I publish my entire code right here:
import os
import time
import requests # Import the requests module
from selenium import webdriver
from selenium.webdriver.chrome.choices import Choices
from selenium.webdriver.frequent.by import By
from PIL import Picture
import io
import pandas as pd
import sys
import msvcrt, time
books = []
def get_images_from_google(driver, delay, max_images):
def scroll_down(driver):
driver.execute_script("window.scrollTo(0, doc.physique.scrollHeight);")
time.sleep(delay)
image_urls = set()
skips = 0
whereas len(image_urls) + skips < max_images:
scroll_down(driver)
thumbnails = driver.find_elements(By.CSS_SELECTOR, '.rg_i, .Q4LuWd')
for img in thumbnails[len(image_urls) + skips:max_images]:
strive:
img.click on()
time.sleep(delay)
besides:
proceed
photographs = driver.find_elements(By.CSS_SELECTOR, '.sFlh5c, .pT0Scc, .iPVvYb')
for picture in photographs:
if picture.get_attribute('src') in image_urls:
max_images += 1
skips += 1
break
if picture.get_attribute('src') and 'http' in picture.get_attribute('src'):
image_urls.add(picture.get_attribute('src'))

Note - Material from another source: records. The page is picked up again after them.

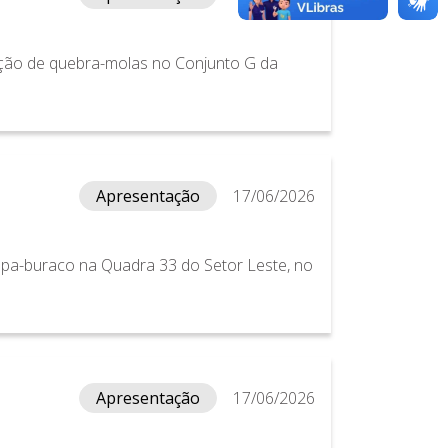
ção de quebra-molas no Conjunto G da
Apresentação
17/06/2026
pa-buraco na Quadra 33 do Setor Leste, no
Apresentação
17/06/2026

print(f"Discovered {len(image_urls)}")
return image_urls
def download_image(download_path, url, file_name):
strive:
image_content = requests.get(url).content material
image_file = io.BytesIO(image_content)
picture = Picture.open(image_file)
print(url)
# Verify if the picture might be recognized and is in a suitable format
if picture.format not in ["JPEG", "PNG"]:
print(f"Skipping picture with unsupported format: {url}")
return
file_path = os.path.be a part of(download_path, file_name) # Use os.path.be a part of to make sure appropriate path
with open(file_path, "wb") as f:
picture.save(f, "JPEG")
print("Success")
besides Exception as e:
print('FAILED -', e)
# Ask the person for the search question
search_query = enter("Enter your Google Pictures search question: ")
# Create the 'imgs/' listing if it would not exist
download_path = "imgs"
os.makedirs(download_path, exist_ok=True)
# Create a Chrome driver
choices = Choices()
choices.add_argument("--start-maximized")

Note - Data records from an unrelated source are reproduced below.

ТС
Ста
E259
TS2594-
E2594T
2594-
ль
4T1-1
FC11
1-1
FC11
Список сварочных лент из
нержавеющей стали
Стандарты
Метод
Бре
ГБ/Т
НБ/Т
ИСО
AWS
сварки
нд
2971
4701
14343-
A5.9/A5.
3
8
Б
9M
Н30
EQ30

driver = webdriver.Chrome(choices=choices)
# Open the Google Pictures search web page with the offered search question
search_url = f"https://www.google.com/search?q={search_query}&tbm=isch"
driver.get(search_url)
# Carry out picture scraping and downloading
urls = get_images_from_google(driver, 0.01, 10000)
for i, url in enumerate(urls):
download_image(download_path, url, str(i) + ".JPEG")
books.append([url])
df = pd.DataFrame(books, columns=['URL'])
df.to_csv('books.csv')
# Shut the motive force occasion
driver.give up()
2-how to enhance it to get the precise URL hyperlink of every picture?